“Another lamp extinguished and deepens the darkness.”
It narrated by Anas bin Malik (Radhialaahu ‘Anhu): We went with Allah’s Messenger to the blacksmith Abu Saif, and he was the husband of the wet- nurse of Ibrahim (the son of the Prophet). Allah’s Apostle took Ibrahim and kissed him and smelled him and later we entered Abu Saif’s house and at that time Ibrahim was in his last breaths, and the eyes of Allah’s Apostle started shedding tears. ‘Abdur Rahman bin ‘Auf said, “O Allah’s Messenger, even you are weeping!” He said, “O Ibn ‘Auf, this is mercy.” Then he wept more and said, Radhi-Allahu anhu Sallallahu ‘alayhi wasallam Sallallahu ‘alayhi wasallam “The eyes are shedding tears and the heart is grieved, and we will not say except what pleases our Lord, O Ibrahim! Indeed we are grieved by your separation.”
The 300 years of Islam in South Africa have seen the influence of Sheikh Yusuf Macasari(Rahmatullahi ‘Alaihi) dominate the first century with the establishment of Islam on these shores. The next hundred years felt the influence of Tuan Guru (Rahmatullahi ‘Alaihi) who saw to the establishment of the first Masjid and Madresa in SA. And the next century was overwhelmingly dominated by the works and sacrifice of Moulana Cassim Mohamed Sema (Rahmatullahi ‘Alaihi), the founder of the first Darul Uloom in SA(possibly the first Darul Uloom teaching through the medium of English in the world), who also had an immense role to play in establishing the work of Tableegh as well as Da’wah among non-Muslims in South Africa.

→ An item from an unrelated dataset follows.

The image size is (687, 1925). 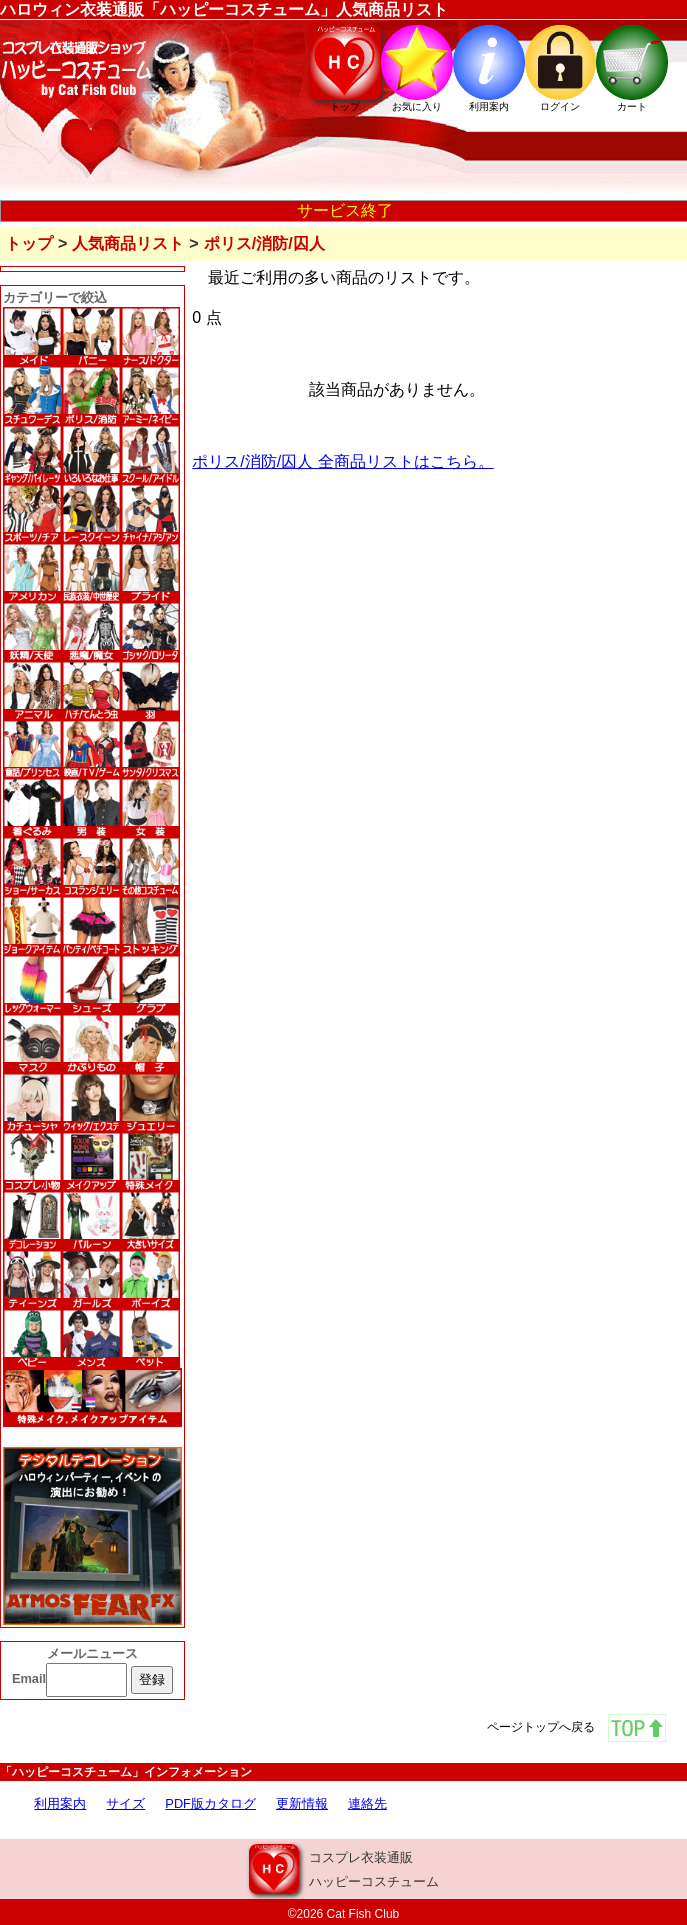 I want to click on 人気商品リスト, so click(x=128, y=243).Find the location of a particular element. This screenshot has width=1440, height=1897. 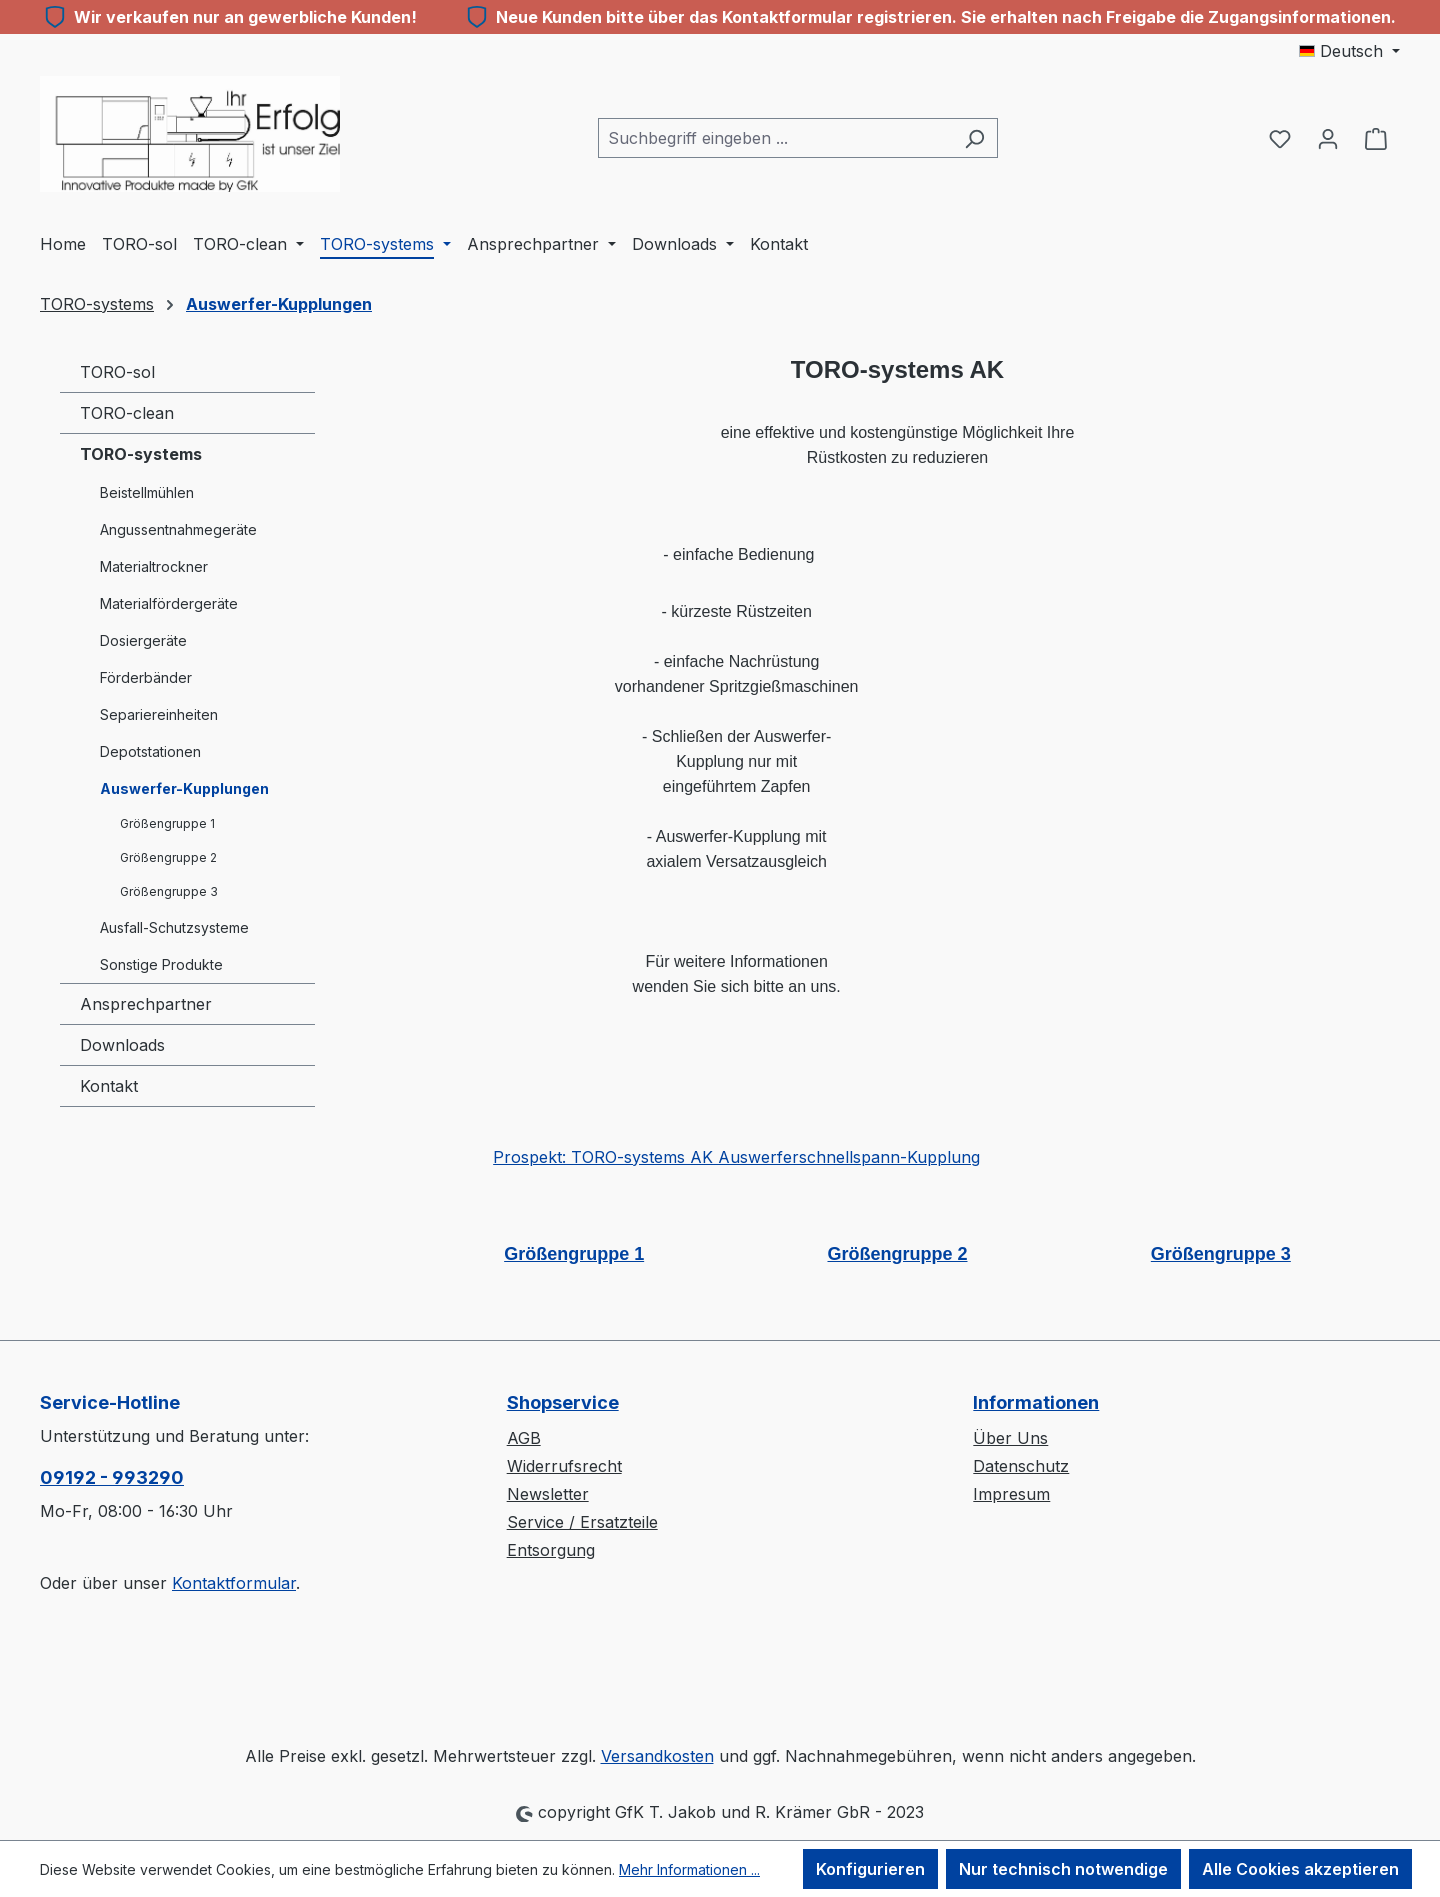

Informationen is located at coordinates (1036, 1402).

This glorious sun that was Moulana Cassim Mohamed Sema (Rahmatullahi ‘Alaihi) set on the 9 June 2007. Moulana left this world, leaving behind a legacy of Islam in SA that is unparalleled. His funeral was attended by almost 4,000 people from all over SA, including senior Ulama and students. Moulana was 87 years old and a measure of his acceptance is that he was still teaching in this, his last year of his life. His wife mentions that he only ever missed three Juma in his life, owing to sickness or some other excuse. A measure of his extreme humility which engendered total loyalty and love for him by his students and colleagues was that he accepted invitations from even the poorest of his students, eating in their humble homes. Without a shadow of doubt Moulana Sema was one of the greatest Ulama of SA, a visionary and the Mujaddid (reformer) of the third century of Islam in SA. He was in some way or the other involved in establishing many of the great movements for the preservation and spread of Islam in SA: The Tableegh Jamaat, the Jamiatul Ulama Natal, madresas, Da’wah to non-Muslims, the Darul Uoom, teaching Hadith and Qur’aan in English, the first translation of the Qur’aan into Zulu, the now famous Tableegh Ijtimas and a myriad other works of Islam.

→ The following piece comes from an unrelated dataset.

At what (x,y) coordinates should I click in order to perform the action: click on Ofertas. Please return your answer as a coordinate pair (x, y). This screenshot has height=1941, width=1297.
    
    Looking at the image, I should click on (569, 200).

It can be truthfully said that no corner of SA has not felt the warmth of this sun’s rays in some way or the other. May Allah reward Hazrat Moulana Cassim Mohammed Sema on behalf of the Muslims of South Africa and the world. He was a true heir of the Sahaaba and the Prophets dedicating a lifetime to the religion of Islam. May you go well, O Soldier of Islam. Definitely, a sun has set, an era has ended, a chill has crept in, and many are the orphans that have lost a father and a friend.